FBI Releases Guidance on Protecting Against Ransomware Attacks
May 16, 2016 02:31 PM
The Federal Bureau of Investigation (FBI) has released guidance for organizations and their employees to protect against a “ransomware” attack, in which criminals encrypt or block access to important files and demand a ransom to release them.
Such attacks are not only proliferating, the FBI said, but becoming more sophisticated. “These criminals have evolved over time and now bypass the need for an individual to click on a link. They do this by seeding legitimate websites with malicious code, taking advantage of unpatched software on end-user computers,” said FBI Cyber Division Assistant Director James Trainor.

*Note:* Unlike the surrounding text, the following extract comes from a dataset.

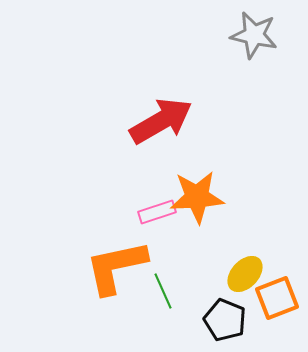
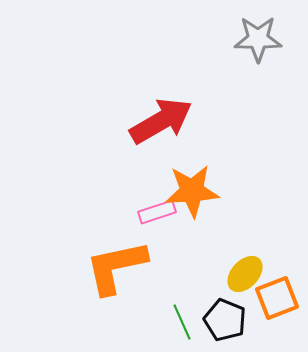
gray star: moved 4 px right, 4 px down; rotated 12 degrees counterclockwise
orange star: moved 5 px left, 6 px up
green line: moved 19 px right, 31 px down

The FBI does not support paying a ransom to release the files. “Paying a ransom doesn’t guarantee an organization that it will get its data back—we’ve seen cases where organizations never got a decryption key after having paid the ransom. Paying a ransom not only emboldens current cyber criminals to target more organizations, it also offers an incentive for other criminals to get involved in this type of illegal activity. And finally, by paying a ransom, an organization might inadvertently be funding other illicit activity associated with criminals,” Trainor said.
Following are some of the recommendations provided by the FBI:
Tips for Dealing with the Ransomware Threat
While the below tips are primarily aimed at organizations and their employees, some are also applicable to individual users.
Make sure employees are aware of ransomware and of their critical roles in protecting the organization’s data.
Patch operating system, software, and firmware on digital devices (which may be made easier through a centralized patch management system).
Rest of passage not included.